Top Ladies of Distinction, Inc.
- Abbreviation: TLOD
- Formation: September 8, 1964; 61 years ago
- Founders: Franchell Boswell, Ina Bolton Brown, Augusta Cash Latham, Ozell Dean, Willie Lee Glass, LaVerne Madlock, Ruth Payne Smith, Georgia Prestwood Nelson
- Type: Educational and humanitarian organization
- Headquarters: Houston, Texas, United States
- Location: International;
- National President: Eddie Lee Marsh
- Website: www.tlodinc.org

= Top Ladies of Distinction =

Humanitarian organization

Top Ladies of Distinction, Inc. is a national professional and humanitarian organization. Based in Houston, Texas, Top Ladies of Distinction has approximately 7,000 members and 111 individual chapters throughout the United States.

==History==

Top Ladies of Distinction was conceived by Major Ozell Dean of Washington D.C. during a White House luncheon. TLOD was then formed in 1963 after a meeting with former First Lady Lady Bird Johnson. Dean was the first African-American flight nurse in the United States Air Force. The organization was formed to utilize the skill sets of women in the U.S. to help with moral and social issues, especially those affecting the youth. The organization was incorporated in 1964 and held its first national convention in 1969.

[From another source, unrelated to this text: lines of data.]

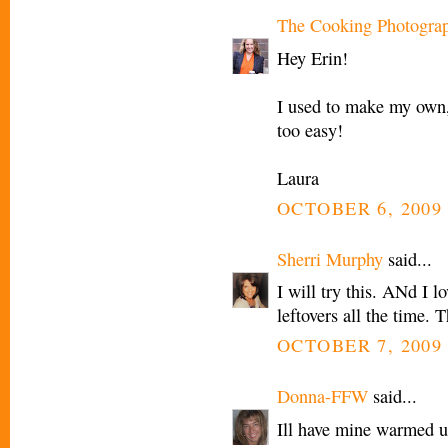
The Cooking Photogra
Hey Erin!
I used to make my own,
too easy!
Laura
OCTOBER 6, 2009 
Sherri Murphy
said...
I will try this. ANd I 
leftovers all the time. 
OCTOBER 7, 2009 
Donna-FFW
said...
Ill have mine warmed u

==Programs and initiatives==

Top Ladies of Distinction has many programs and projects providing solutions for social issues and improving underserved communities. This includes anti-bullying initiatives and mentoring for youth. Requirements for local chapters include a teen program (referred to as Top Teens of America) and collaboration with local senior citizen facilities. Teen programs include teaching conflict resolution, personal finance, and coping skills. The group also raises money for and supports other organizations that have included St. Jude, the NAACP, National Council of Negro Women, Sickle Cell Disease Association of America, and UNCF.